As organisations evolve and adapt to changing needs, the simplicity of early data models often gives way to complexity. Without proper modeling, this complexity can quickly spiral out of control, leading to inefficiencies and challenges in managing and deriving value from the data.

Dimensions are crucial components of data modeling as they offer a structured framework that allows data teams to organise their data. Essentially, dimensions represent the different perspectives from which data can be analysed and understood.

Put simply, dimensions provide a lens through which data can be interpreted, facilitating decision-making processes.
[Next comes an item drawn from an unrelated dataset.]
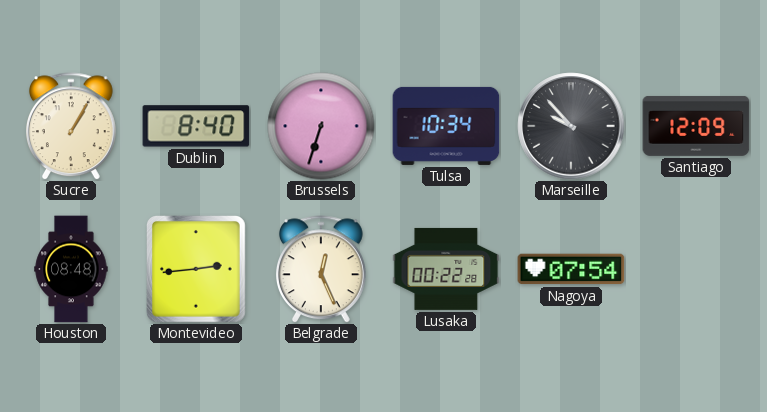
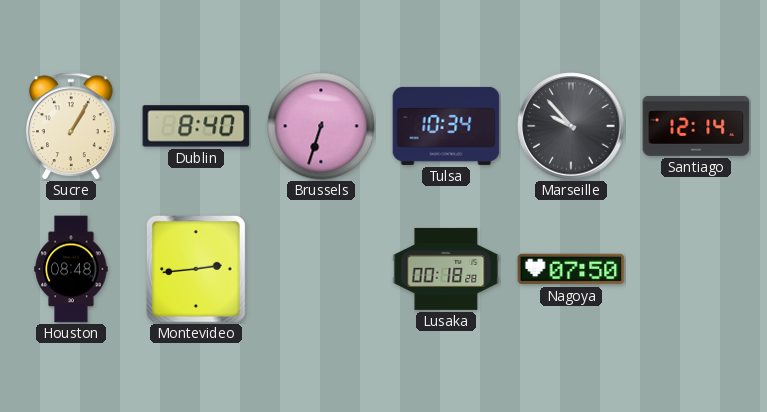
Santiago: 12:09 -> 12:14
Belgrade: 12:26 -> none
Lusaka: 00:22 -> 00:18
Nagoya: 07:54 -> 07:50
Whether analysing sales trends, user engagement patterns, customer segmentation, or product performance, dimensions play a pivotal role in measuring and understanding various aspects of the data.
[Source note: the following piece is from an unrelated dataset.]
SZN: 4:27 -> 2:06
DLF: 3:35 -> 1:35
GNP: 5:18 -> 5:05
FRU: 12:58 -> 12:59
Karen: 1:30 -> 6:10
To illustrate, let’s consider a business that offers multiple products across different countries or markets. The following diagram depicts a cube representing the model, consisting of three dimensions: product, market, and time. By incorporating these dimensions, the business can extract different measures to inform decision-making processes.
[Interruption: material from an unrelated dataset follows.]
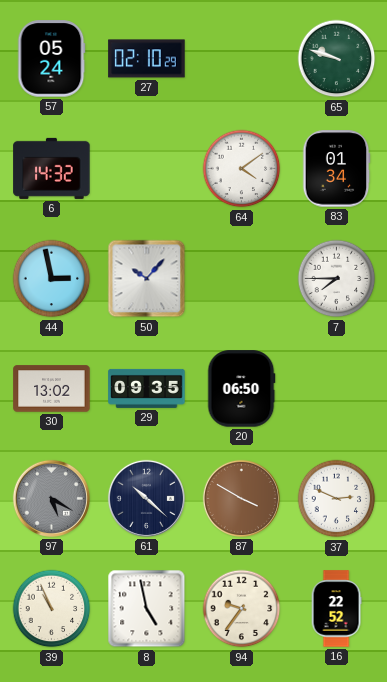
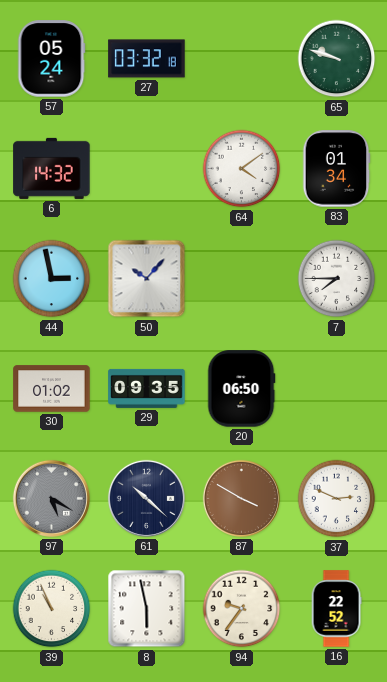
27: 02:10 -> 03:32
30: 13:02 -> 01:02
8: 4:58 -> 5:58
Modeling data dimensions - Source: Author — Modeling data dimensions – Source: Author

In essence, dimensions assist organisations in several key ways:

Organising Data: Dimensions streamline data organisation and make data navigation more intuitive. By categorising data into distinct perspectives, dimensions facilitate easier access and retrieval of relevant information
Establishing Clear Relationships: Dimensions define clear relationships with fact tables, which typically store measures, transactions, or events. These relationships enable seamless integration of context with quantitative data, ensuring a comprehensive understanding of the underlying information
Enhancing Analytical Capabilities: Dimensions enhance analytical capabilities by enabling data users to extract insights and build meaningful reports or dashboards. By slicing, dicing, and drilling down data along different dimensions, organisations can gain deeper insights into various aspects of their operations
Improving System Performance: Dimensions play a crucial role in improving the performance of data systems. By structuring data efficiently and optimising queries, dimensions facilitate the extraction of valuable insights in a cost-efficient and timely manner, ultimately enhancing decision-making processes

Dimensions are indeed a critical aspect of data modeling, with the potential to significantly impact the effectiveness of your data products. However, they pose a unique challenge due to the dynamic nature of data. Data is not static; it continuously changes over time. Therefore, it becomes increasingly important to implement techniques that ensure changes are accurately captured and seamlessly integrated into the data models.

Understanding Slowly Changing Dimensions

Slowly Changing Dimensions (SCDs) represent a foundational concept in the context of Data Warehouse design, having a direct influence on the operational capacity of data analytics teams.

SCDs is a concept used to address how to capture and store data changes of dimensions over time. Put simply, Slowly Changing Dimensions offer a framework that enables data teams track data historicity within the data warehouse.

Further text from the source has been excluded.